MR. RUSSERT: When Senator Pryor asked you on Wednesday when did you know that reports about uranium coming out of Africa were bogus, you said “Oh, within recent days.”
SEC’Y RUMSFELD: I should have said within recent weeks, meaning when ElBaradei came out.

MR. RUSSERT: Back in March.
SEC’Y RUMSFELD: In March, exactly, because I’m told that I was—that after ElBaradei came out with his statement publicly, I read it, and I’m told by the CIA briefer who briefs me that I, on that next day, said, “Who’s right on this?” And they said, “We’ll check.” And it was shortly thereafter that they came out with a piece of paper saying that they thought that ElBaradei was right, and...

MR. RUSSERT: The whole issue of intelligence is so important, because...
SEC’Y RUMSFELD: It is.

MR. RUSSERT: There’s a theory now put forward that says the administration made the central rationale for the war disarming Saddam Hussein, and then administration, from the president, yourself, on down, said that Saddam Hussein was reconstituting his nuclear program, and as evidence of that, the uranium from Africa, aluminum tubes, which is also questionable, the purchase of those, and that because of that threat, that potential nuclear threat, the reconstruction of the nuclear program, we needed a pre- emptive war, that we could not wait, and that if we wait for a smoking gun, it could be a mushroom cloud.
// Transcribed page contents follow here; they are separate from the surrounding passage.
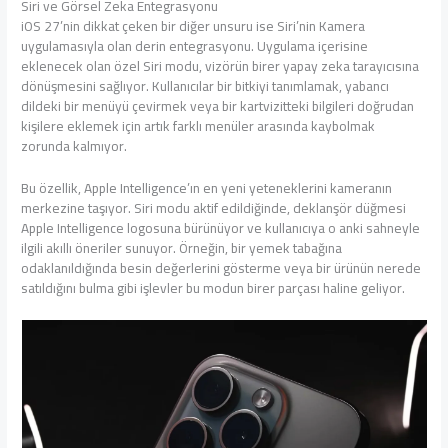
Siri ve Görsel Zeka Entegrasyonu
iOS 27’nin dikkat çeken bir diğer unsuru ise Siri’nin Kamera
uygulamasıyla olan derin entegrasyonu. Uygulama içerisine
eklenecek olan özel Siri modu, vizörün birer yapay zeka tarayıcısına
dönüşmesini sağlıyor. Kullanıcılar bir bitkiyi tanımlamak, yabancı
dildeki bir menüyü çevirmek veya bir kartvizitteki bilgileri doğrudan
kişilere eklemek için artık farklı menüler arasında kaybolmak
zorunda kalmıyor.
Bu özellik, Apple Intelligence’ın en yeni yeteneklerini kameranın
merkezine taşıyor. Siri modu aktif edildiğinde, deklanşör düğmesi
Apple Intelligence logosuna bürünüyor ve kullanıcıya o anki sahneyle
ilgili akıllı öneriler sunuyor. Örneğin, bir yemek tabağına
odaklanıldığında besin değerlerini gösterme veya bir ürünün nerede
satıldığını bulma gibi işlevler bu modun birer parçası haline geliyor.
In hindsight, in hindsight, do you wish the administration had been more careful in its presentation, and did you massage or hype intelligence data?
SEC’Y RUMSFELD: I think the answer is no to both questions. The question about the intelligence, it seems to me that it has been a very healthy discussion within the administration, where policy-makers have looked at the intel, and asked questions, and that’s good. You need feedback, that process. But has it been politicized? Certainly not. I mean, every one of the intelligence estimates where there was a disagreement—for example, on the aluminum tubes or on the cake, yellow cake, it says it right in it. It says “This agency thought this, this agency thought that,” no one changed their views for any reasons. Then you go back to the question, you cast it as though it were nuclear, and if you’ll recall, if you’ll think back, the weapons of mass destruction was always chemical, biological and nuclear, and in no instance did anyone on the administration that I know of suggest that they had a nuclear weapon. They did—we did believe, and do believe, that they had reconstituted their program, and at some point would have a nuclear weapon if left alone.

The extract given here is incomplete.